◆ Task objective:
Please copy every line of the data in which the string "submit" appears.

◆ Recorded data:
┌────────
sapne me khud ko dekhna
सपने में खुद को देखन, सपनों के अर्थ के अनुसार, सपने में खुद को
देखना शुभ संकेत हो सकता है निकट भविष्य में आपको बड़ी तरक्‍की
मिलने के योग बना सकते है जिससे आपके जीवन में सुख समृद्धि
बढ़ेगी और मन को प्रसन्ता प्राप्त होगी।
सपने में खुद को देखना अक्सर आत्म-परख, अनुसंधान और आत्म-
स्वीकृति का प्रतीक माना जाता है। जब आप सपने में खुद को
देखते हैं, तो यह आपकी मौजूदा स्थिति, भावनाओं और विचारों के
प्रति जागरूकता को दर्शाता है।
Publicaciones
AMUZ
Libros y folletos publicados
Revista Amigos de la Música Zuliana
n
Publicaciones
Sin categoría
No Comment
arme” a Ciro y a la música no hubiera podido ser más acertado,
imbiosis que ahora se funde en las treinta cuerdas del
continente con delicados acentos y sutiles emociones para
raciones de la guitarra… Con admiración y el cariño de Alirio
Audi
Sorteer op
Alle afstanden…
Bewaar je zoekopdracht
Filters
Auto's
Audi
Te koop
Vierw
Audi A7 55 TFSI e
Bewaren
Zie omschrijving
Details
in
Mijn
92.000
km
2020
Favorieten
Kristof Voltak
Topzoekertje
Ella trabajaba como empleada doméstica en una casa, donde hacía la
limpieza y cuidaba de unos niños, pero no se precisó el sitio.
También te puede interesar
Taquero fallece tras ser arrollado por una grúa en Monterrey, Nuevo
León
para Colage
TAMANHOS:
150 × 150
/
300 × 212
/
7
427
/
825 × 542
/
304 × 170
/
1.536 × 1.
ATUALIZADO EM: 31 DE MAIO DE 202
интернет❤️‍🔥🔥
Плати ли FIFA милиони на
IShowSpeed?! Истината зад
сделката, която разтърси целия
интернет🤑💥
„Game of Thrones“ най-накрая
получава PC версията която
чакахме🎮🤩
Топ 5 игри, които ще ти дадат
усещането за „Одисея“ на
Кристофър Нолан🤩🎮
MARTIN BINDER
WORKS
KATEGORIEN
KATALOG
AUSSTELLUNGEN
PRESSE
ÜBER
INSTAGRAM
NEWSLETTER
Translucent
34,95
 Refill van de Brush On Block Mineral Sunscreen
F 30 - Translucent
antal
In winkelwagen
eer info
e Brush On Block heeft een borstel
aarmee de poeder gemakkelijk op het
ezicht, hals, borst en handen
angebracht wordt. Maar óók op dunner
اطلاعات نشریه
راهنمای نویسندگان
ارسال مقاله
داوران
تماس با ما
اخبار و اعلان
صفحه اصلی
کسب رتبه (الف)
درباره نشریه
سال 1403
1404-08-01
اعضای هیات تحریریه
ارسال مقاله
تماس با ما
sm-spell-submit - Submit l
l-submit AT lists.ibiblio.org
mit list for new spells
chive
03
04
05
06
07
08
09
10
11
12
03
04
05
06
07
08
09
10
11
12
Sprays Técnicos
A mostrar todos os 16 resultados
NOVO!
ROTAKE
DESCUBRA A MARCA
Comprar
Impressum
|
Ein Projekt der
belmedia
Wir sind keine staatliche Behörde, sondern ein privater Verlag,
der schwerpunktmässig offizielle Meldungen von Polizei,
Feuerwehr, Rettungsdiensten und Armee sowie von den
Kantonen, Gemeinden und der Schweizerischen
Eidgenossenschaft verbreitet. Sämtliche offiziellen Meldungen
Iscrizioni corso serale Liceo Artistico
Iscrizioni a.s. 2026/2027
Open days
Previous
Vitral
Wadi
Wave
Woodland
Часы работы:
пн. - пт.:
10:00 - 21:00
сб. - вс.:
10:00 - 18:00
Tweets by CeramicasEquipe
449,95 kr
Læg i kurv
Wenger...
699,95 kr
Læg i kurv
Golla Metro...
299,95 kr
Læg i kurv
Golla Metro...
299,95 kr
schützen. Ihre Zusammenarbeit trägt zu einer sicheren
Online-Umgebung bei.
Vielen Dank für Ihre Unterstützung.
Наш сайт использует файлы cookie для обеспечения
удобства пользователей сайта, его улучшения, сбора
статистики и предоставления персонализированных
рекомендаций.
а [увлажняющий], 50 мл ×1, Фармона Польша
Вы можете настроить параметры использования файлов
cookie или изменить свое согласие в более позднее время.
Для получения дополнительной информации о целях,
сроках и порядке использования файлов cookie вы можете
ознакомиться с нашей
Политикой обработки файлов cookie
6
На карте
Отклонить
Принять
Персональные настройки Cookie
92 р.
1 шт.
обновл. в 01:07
└────────
◆ Answer for the task:
sm-spell-submit - Submit l
l-submit AT lists.ibiblio.org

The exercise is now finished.